I am starting my first couple of hives next spring 2011 and will be purchasing two 5-frame nucs from a local beekeeper.

I am wanting to strictly use the foundationless frames but the nucs will be on the traditional wax foundation style frames. 

How do I go about getting the bees to regress back to the natural way of drawing out there own comb with these foundation frames in the hives starting out?

Do I put these 5-frames in the hives and place the foundationless frames around them? 

Any info would be greatly appreciated.


----------



## Grant (Jun 12, 2004)

Easiest way is to alternate old, wax foundation frames with new foundationless frames in the new hive body.

My first year I tried five frame nucs. I left the five old frames together and set two plastic foundation frames on one side, three on the other. The bees never broke from the five frame nuc frames and it was a recipe for swarming. Additionally, I thought more of the plastic foundation than they did!

By alternating new and old, undrawn and drawn frames, you'll get the bees to draw out the foundationless frames and they'll be as straight as an arrow. Then, as time goes by, you can pull out those old frames and replace them with foundationless. But there are a couple of tricks to get all the brood hatched from them.

Grant
Jackson, MO http://maxhoney.homestead.com


.


----------



## chemist20 (Oct 24, 2010)

Thanks for the reply. 

Usually from what I read and hear is with nucs you should place them in the hive body in the order they are in the nuc. But it would be better to alternate one of the nuc frames with a foundationless frame when I start the hives. 

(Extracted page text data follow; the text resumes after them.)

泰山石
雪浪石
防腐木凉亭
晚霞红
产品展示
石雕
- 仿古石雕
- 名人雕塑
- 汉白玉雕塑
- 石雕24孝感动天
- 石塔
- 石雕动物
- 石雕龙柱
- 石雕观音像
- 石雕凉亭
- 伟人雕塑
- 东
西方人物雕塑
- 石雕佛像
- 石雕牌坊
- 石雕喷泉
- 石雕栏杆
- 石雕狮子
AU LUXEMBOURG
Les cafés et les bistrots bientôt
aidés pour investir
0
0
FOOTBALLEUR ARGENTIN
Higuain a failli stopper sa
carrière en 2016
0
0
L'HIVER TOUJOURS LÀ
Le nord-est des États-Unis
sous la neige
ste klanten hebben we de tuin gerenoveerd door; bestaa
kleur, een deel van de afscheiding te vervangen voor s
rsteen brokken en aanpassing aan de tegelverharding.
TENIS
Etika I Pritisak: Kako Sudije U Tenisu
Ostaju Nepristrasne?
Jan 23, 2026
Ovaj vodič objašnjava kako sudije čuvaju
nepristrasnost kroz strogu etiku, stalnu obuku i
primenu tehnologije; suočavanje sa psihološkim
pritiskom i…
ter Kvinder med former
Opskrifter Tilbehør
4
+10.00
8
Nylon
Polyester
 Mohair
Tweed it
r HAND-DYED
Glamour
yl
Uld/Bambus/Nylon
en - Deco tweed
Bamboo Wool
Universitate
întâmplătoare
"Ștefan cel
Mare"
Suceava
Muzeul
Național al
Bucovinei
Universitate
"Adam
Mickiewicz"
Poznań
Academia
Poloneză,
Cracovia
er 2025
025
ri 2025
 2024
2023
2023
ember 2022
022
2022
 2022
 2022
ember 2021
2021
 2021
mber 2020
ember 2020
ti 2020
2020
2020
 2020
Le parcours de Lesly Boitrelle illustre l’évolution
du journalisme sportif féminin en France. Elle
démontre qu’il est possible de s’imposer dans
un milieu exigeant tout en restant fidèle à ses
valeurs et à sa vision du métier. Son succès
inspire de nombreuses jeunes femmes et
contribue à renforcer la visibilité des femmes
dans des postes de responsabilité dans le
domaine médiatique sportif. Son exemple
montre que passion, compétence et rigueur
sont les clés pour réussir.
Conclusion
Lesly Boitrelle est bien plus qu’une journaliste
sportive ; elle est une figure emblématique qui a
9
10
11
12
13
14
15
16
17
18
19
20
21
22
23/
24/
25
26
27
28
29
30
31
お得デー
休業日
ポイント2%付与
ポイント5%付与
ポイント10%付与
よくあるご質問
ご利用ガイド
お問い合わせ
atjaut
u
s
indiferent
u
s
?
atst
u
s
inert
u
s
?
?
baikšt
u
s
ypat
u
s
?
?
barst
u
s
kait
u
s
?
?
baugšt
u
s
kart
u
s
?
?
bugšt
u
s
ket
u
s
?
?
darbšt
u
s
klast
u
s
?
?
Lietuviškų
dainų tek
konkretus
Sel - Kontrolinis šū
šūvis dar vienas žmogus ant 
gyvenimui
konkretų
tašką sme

So it would go foundationless, nuc frame, foundationless, etc. across the hive body. 

This would regress the bees back to the natural way? 

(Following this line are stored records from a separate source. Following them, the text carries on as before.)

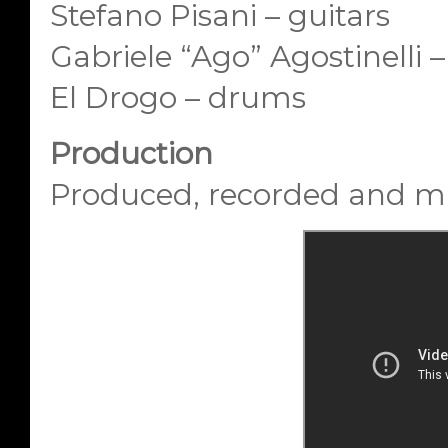
Stefano Pisani – guitars
Gabriele “Ago” Agostinelli –
El Drogo – drums
Production
Produced, recorded and mi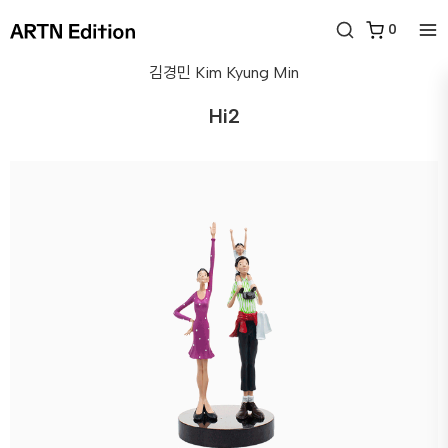
0
김경민
Kim Kyung Min
Hi2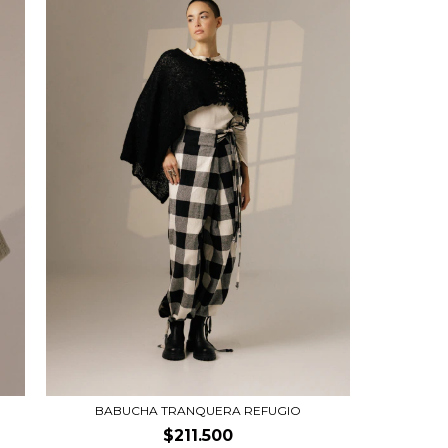
BABUCHA TRANQUERA REFUGIO
$211.500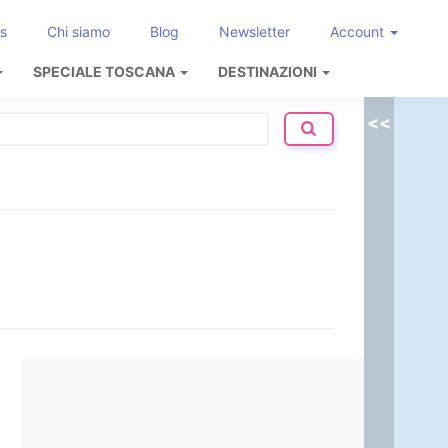
s
Chi siamo
Blog
Newsletter
Account
SPECIALE TOSCANA
DESTINAZIONI
<<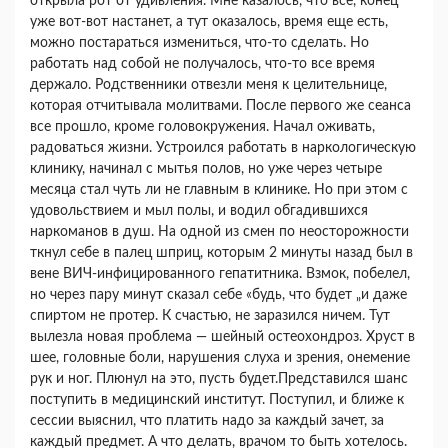
открыла рот от удивления. Мне казалось, что все, конец
уже вот-вот настанет, а тут оказалось, время еще есть,
можно постараться измениться, что-то сделать. Но
работать над собой не получалось, что-то все время
держало. Родственники отвезли меня к целительнице,
которая отчитывала молитвами. После первого же сеанса
все прошло, кроме головокружения. Начал оживать,
радоваться жизни. Устроился работать в наркологическую
клинику, начинал с мытья полов, но уже через четыре
месяца стал чуть ли не главным в клинике. Но при этом с
удовольствием и мыл полы, и водил обгадившихся
наркоманов в душ. На одной из смен по неосторожности
ткнул себе в палец шприц, которым 2 минуты назад был в
вене ВИЧ-инфицированного гепатитника. Взмок, побелел,
но через пару минут сказал себе «будь, что будет „и даже
спиртом не протер. К счастью, не заразился ничем. Тут
вылезла новая проблема — шейный остеохондроз. Хруст в
шее, головные боли, нарушения слуха и зрения, онемение
рук и ног. Плюнул на это, пусть будет.Представился шанс
поступить в медицинский институт. Поступил, и ближе к
сессии выяснил, что платить надо за каждый зачет, за
каждый предмет. А что делать, врачом то быть хотелось.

Thanks. Seems like it would work well.


----------



## waynesgarden (Jan 3, 2009)

You are talking about two processes, converting to foundationless and regressing bees to small cell. Grant gave you a good way to convert to foundationless, but it will not help in your goal to regress to small cell. Placing foundationless frames next to frames with large-cell comb does not guarantee the bees will not simply continue to build the comb size they are accustomed to.

Read some of Dee Lusby's writings here about regressing (retrogressing.)

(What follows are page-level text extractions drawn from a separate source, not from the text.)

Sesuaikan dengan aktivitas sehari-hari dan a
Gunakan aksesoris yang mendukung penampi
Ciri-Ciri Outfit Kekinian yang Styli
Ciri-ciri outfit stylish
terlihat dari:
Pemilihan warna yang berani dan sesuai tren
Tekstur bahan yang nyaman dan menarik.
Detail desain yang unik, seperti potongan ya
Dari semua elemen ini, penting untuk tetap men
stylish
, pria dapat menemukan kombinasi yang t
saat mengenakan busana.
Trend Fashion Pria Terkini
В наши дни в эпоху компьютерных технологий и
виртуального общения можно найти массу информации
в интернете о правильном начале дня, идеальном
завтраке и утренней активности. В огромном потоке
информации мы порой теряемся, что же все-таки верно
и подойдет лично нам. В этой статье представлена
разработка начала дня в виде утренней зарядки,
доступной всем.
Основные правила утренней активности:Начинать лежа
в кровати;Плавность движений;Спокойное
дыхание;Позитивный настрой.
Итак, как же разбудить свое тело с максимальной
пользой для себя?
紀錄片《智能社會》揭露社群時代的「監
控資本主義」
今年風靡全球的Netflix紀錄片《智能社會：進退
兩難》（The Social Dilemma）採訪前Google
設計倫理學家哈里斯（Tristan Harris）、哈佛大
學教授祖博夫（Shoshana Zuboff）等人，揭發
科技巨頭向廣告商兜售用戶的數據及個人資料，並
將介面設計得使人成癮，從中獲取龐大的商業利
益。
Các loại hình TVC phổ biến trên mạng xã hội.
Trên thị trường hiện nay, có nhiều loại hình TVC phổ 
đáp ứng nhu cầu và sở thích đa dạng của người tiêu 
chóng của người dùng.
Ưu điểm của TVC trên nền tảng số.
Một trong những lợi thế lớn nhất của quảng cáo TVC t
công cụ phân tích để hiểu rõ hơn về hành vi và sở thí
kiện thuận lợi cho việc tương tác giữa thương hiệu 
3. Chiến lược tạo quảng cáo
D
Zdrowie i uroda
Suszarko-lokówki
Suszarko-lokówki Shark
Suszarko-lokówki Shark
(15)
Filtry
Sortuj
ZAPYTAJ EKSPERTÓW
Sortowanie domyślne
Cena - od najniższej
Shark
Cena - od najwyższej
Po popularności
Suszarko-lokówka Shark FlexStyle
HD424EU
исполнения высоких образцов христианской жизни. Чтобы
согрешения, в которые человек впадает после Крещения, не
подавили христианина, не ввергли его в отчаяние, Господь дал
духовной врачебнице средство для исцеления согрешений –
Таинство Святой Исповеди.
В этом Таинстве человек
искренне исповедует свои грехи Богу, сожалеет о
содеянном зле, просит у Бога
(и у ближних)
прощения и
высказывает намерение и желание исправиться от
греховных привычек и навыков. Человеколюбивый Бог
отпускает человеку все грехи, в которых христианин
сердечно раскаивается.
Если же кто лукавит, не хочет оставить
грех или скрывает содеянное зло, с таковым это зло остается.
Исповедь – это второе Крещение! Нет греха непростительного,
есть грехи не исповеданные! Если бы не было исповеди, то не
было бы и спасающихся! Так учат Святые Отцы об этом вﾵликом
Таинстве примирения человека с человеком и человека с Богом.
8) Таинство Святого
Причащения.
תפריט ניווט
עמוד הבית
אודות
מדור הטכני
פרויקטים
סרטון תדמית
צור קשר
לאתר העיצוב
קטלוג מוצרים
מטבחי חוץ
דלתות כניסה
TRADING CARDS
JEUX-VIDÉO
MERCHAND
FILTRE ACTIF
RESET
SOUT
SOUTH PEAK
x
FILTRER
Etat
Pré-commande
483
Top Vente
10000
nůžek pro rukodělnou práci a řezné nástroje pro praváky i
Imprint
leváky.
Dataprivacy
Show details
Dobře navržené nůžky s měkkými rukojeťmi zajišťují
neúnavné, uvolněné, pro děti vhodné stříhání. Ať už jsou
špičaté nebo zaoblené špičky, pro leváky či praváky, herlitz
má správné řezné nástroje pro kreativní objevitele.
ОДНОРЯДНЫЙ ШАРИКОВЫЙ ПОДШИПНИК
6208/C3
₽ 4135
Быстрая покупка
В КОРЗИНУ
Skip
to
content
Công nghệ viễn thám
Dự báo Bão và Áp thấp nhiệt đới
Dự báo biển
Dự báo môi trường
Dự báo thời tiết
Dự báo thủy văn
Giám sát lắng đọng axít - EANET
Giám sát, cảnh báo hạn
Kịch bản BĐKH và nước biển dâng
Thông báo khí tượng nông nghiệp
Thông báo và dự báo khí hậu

I've heard her describe her method of shaking all the bees off the existing combs and letting them start over, often several times, until the succeding generations have regressed in cell size.

Wayne


----------



## chemist20 (Oct 24, 2010)

I've emailed Michael Bush and he stated

"Feed the foundationless in one frame at a time. You can put one in the
middle of the brood nest and one on each edge of the brood nest. Any
more in the middle will stress them too much."

"Work those large cell frames to the outside (mark them) and pull them
eventually when you have a hive on the upswing (a flow and a build up of
population) and they are not full of brood."

Seems like a logical approach. I'll read the articles from Ed and Dee Lusby to compare their methods. Thanks for all the help and suggestion.


----------